Records from a collection:
......

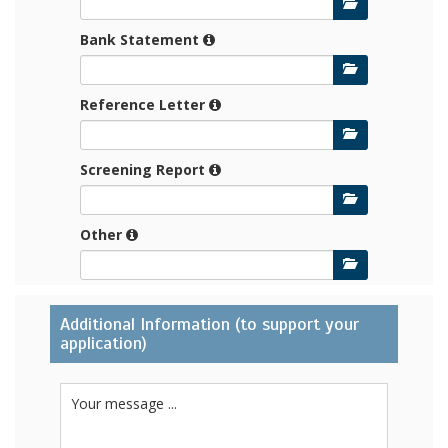
Bank Statement
Reference Letter
Screening Report
Other
Additional Information (to support your
application)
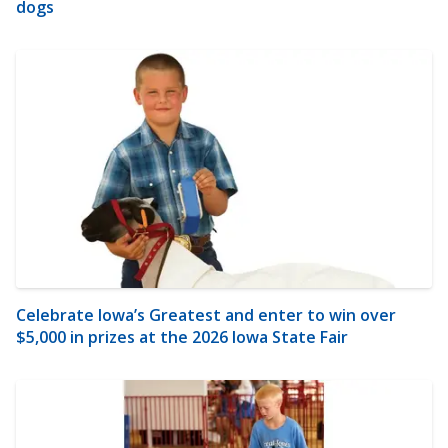
dogs
Celebrate Iowa’s Greatest and enter to win over
$5,000 in prizes at the 2026 Iowa State Fair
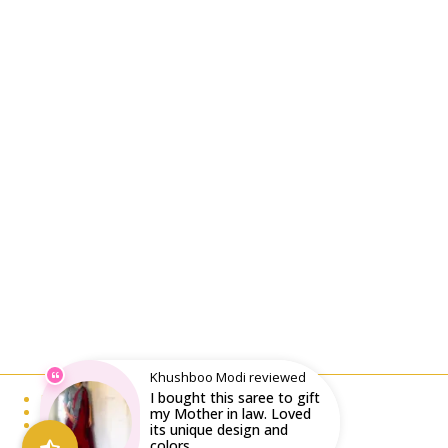
Khushboo Modi reviewed
I bought this saree to gift
Email : writeto@labelolee.in
Phone : +91 8928704027
my Mother in law. Loved
Monday to Saturday 10 am to 6pm
its unique design and
colors...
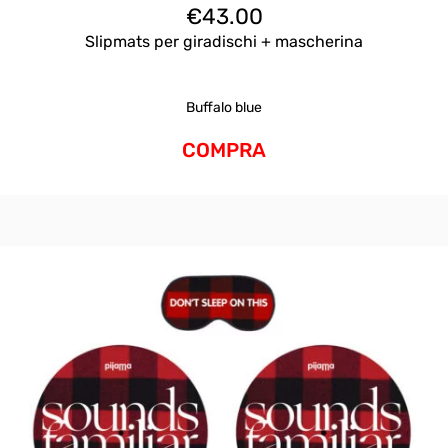
€
43.00
Slipmats per giradischi + mascherina
Buffalo blue
COMPRA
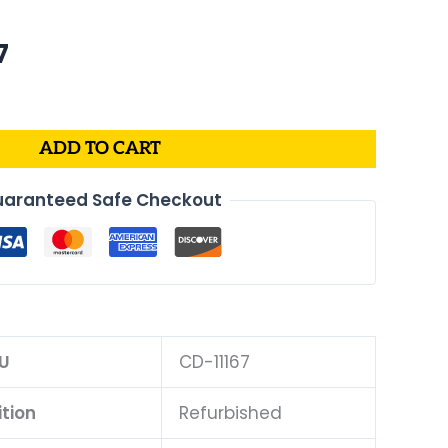
al
Current
7
price
is:
.
$175.07.
ADD TO CART
aranteed Safe Checkout
U
CD-11167
tion
Refurbished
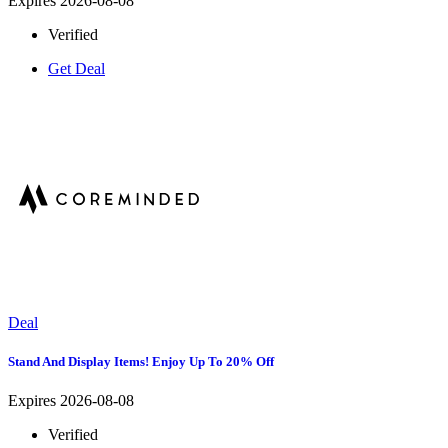
Expires 2026-08-08
Verified
Get Deal
Deal
Stand And Display Items! Enjoy Up To 20% Off
Expires 2026-08-08
Verified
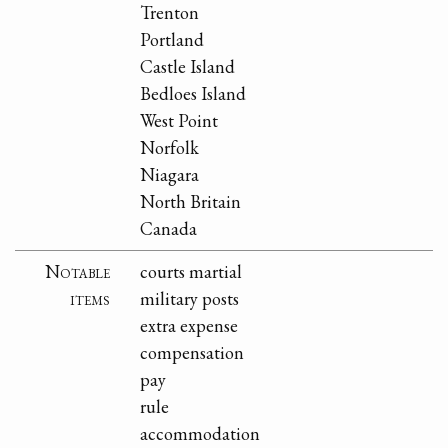
Trenton
Portland
Castle Island
Bedloes Island
West Point
Norfolk
Niagara
North Britain
Canada
Notable
courts martial
items
military posts
extra expense
compensation
pay
rule
accommodation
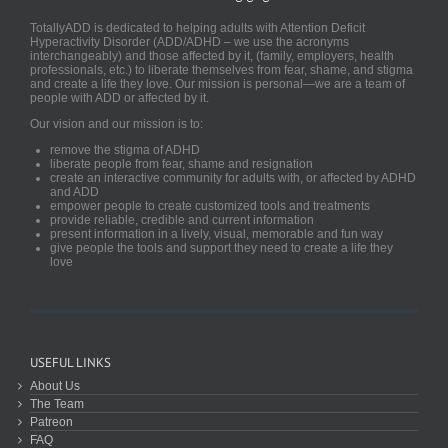
TotallyADD is dedicated to helping adults with Attention Deficit
Hyperactivity Disorder (ADD/ADHD – we use the acronyms
interchangeably) and those affected by it, (family, employers, health
professionals, etc.) to liberate themselves from fear, shame, and stigma
and create a life they love. Our mission is personal—we are a team of
people with ADD or affected by it.
Our vision and our mission is to:
remove the stigma of ADHD
liberate people from fear, shame and resignation
create an interactive community for adults with, or affected by ADHD
and ADD
empower people to create customized tools and treatments
provide reliable, credible and current information
present information in a lively, visual, memorable and fun way
give people the tools and support they need to create a life they
love
USEFUL LINKS
About Us
The Team
Patreon
FAQ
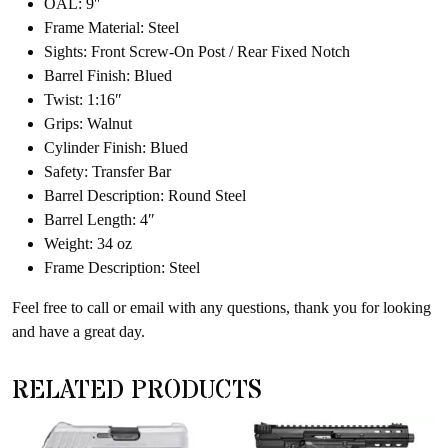
OAL: 9″
Frame Material: Steel
Sights: Front Screw-On Post / Rear Fixed Notch
Barrel Finish: Blued
Twist: 1:16″
Grips: Walnut
Cylinder Finish: Blued
Safety: Transfer Bar
Barrel Description: Round Steel
Barrel Length: 4″
Weight: 34 oz
Frame Description: Steel
Feel free to call or email with any questions, thank you for looking
and have a great day.
RELATED PRODUCTS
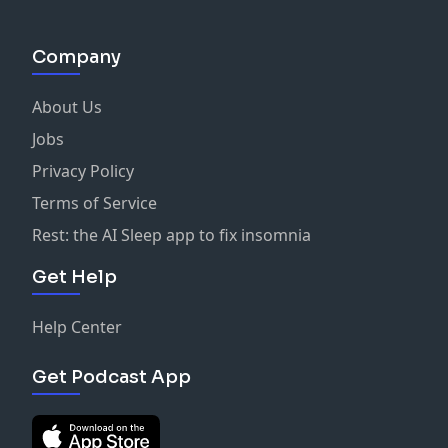
Company
About Us
Jobs
Privacy Policy
Terms of Service
Rest: the AI Sleep app to fix insomnia
Get Help
Help Center
Get Podcast App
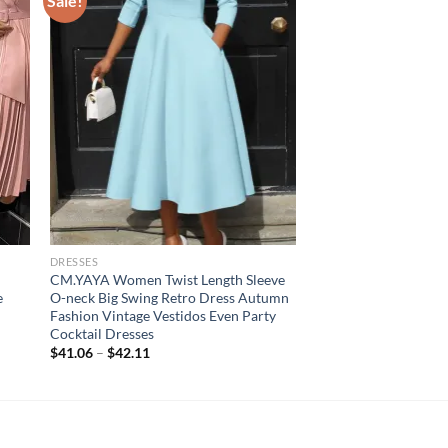
Sale!
DRESSES
CM.YAYA Women Twist Length Sleeve
e
O-neck Big Swing Retro Dress Autumn
Fashion Vintage Vestidos Even Party
Cocktail Dresses
$
41.06
–
$
42.11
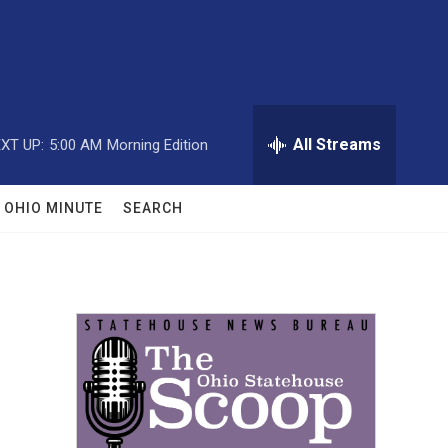
All Streams
XT UP:
5:00 AM
Morning Edition
OHIO MINUTE
SEARCH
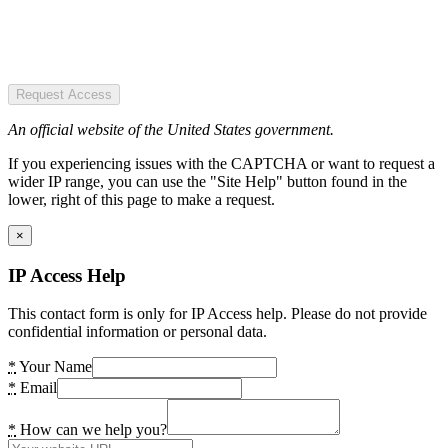
Request Access
An official website of the United States government.
If you experiencing issues with the CAPTCHA or want to request a
wider IP range, you can use the "Site Help" button found in the
lower, right of this page to make a request.
×
IP Access Help
This contact form is only for IP Access help. Please do not provide
confidential information or personal data.
*
Your Name
*
Email
*
How can we help you?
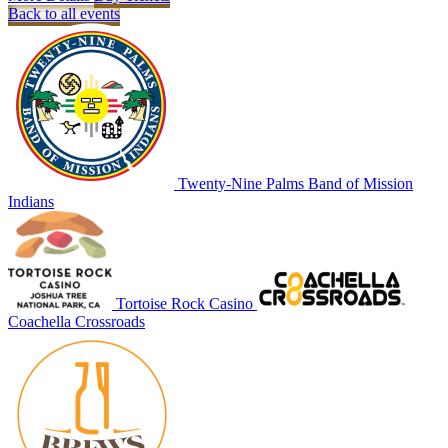
Back to all events
Twenty-Nine Palms Band of Mission
Indians
Tortoise Rock Casino
Coachella Crossroads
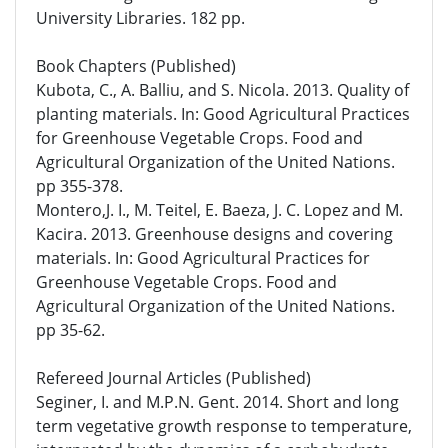
University Libraries. 182 pp.
Book Chapters (Published)
Kubota, C., A. Balliu, and S. Nicola. 2013. Quality of
planting materials. In: Good Agricultural Practices
for Greenhouse Vegetable Crops. Food and
Agricultural Organization of the United Nations.
pp 355-378.
Montero,J. I., M. Teitel, E. Baeza, J. C. Lopez and M.
Kacira. 2013. Greenhouse designs and covering
materials. In: Good Agricultural Practices for
Greenhouse Vegetable Crops. Food and
Agricultural Organization of the United Nations.
pp 35-62.
Refereed Journal Articles (Published)
Seginer, I. and M.P.N. Gent. 2014. Short and long
term vegetative growth response to temperature,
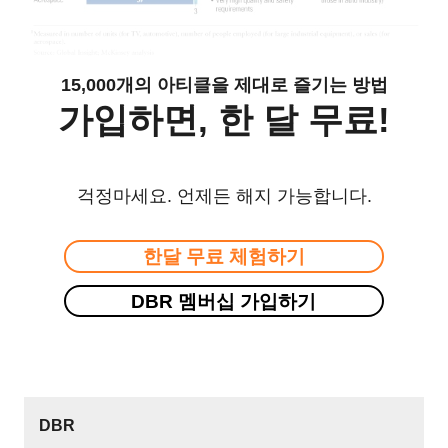
15,000개의 아티클을 제대로 즐기는 방법
가입하면, 한 달 무료!
걱정마세요. 언제든 해지 가능합니다.
한달 무료 체험하기
DBR 멤버십 가입하기
DBR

......

Exercise: Scan the lines above for the word "they". Return each one that has it.

Solution to the exercise:
and create a life they love. Our mission is personal—we are a team of
give people the tools and support they need to create a life they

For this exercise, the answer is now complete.